Le prélat, qui s’exprimait lors de la 23e session du dialogue interactif entre le Conseil des droits de l’Homme et le Haut-Commissaire, a ajouté qu’à cette «conclusion choquante» venaient s’ajouter le déracinement de force d’autres chrétiens contraints de supporter la destruction de leurs lieux de prière, les viols ou les enlèvements de leurs chefs, comme en Syrie avec les deux évêques orthodoxes enlevés près d’Alep.

Selon lui, c’est au Proche-Orient, en Afrique et en Asie où se sont déroulées le plus de violations contre la liberté religieuse, «fruits du sectarisme, de l’intolérance, du terrorisme et de lois d’exclusion».

Plus récemment, le secrétaire du Conseil pontifical Justice et paix, Mgr Mario Toso, qui intervenait à l’OSCE (Organisation pour la sécurité et la coopération en Europe) à Tirana, a jugé que les épisodes de discrimination envers des chrétiens ont augmenté dans la zone couvrant l’Europe et l’Asie centrale.

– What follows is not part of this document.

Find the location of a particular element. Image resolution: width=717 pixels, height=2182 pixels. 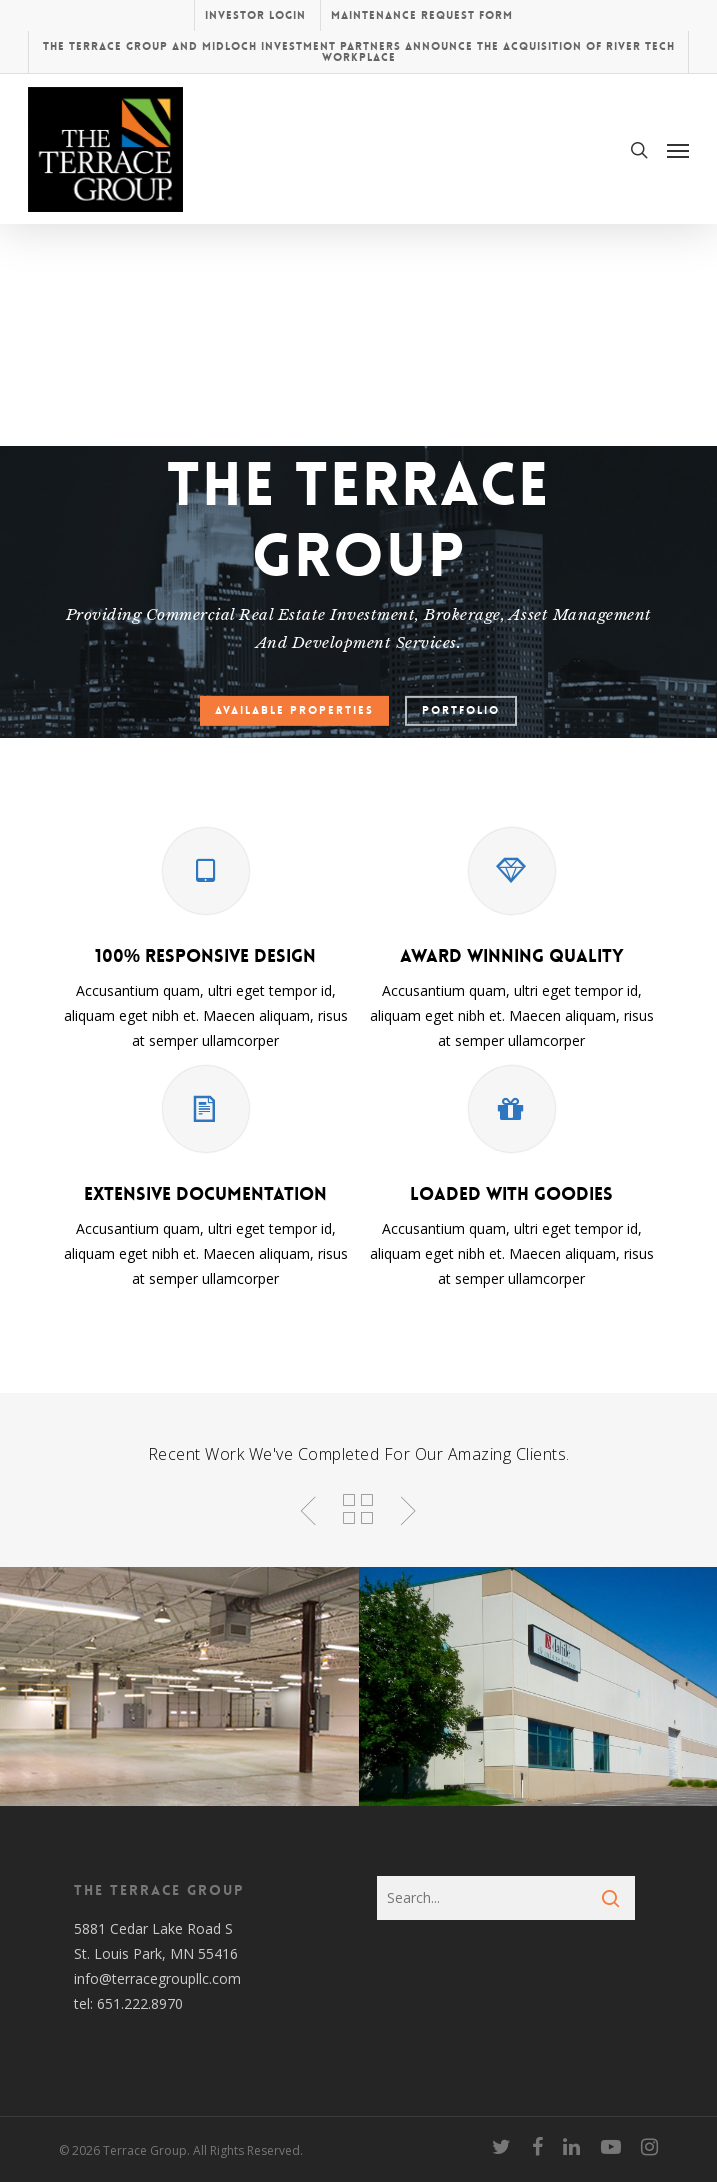

Available Properties is located at coordinates (294, 710).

«On déplore qu’ait été tracée une ligne entre credo religieux et pratique religieuse, ce qui fait qu’on rappelle aux chrétiens, de plus en plus souvent devant les tribunaux, leur liberté privée de croire et de pratiquer dans leurs églises, mais leur interdiction d’agir publiquement au nom de leur foi», a-t-il dit avant de conclure: la discrimination des chrétiens doit être «combattue au même titre que l’antisémitisme ou l’islamophobie».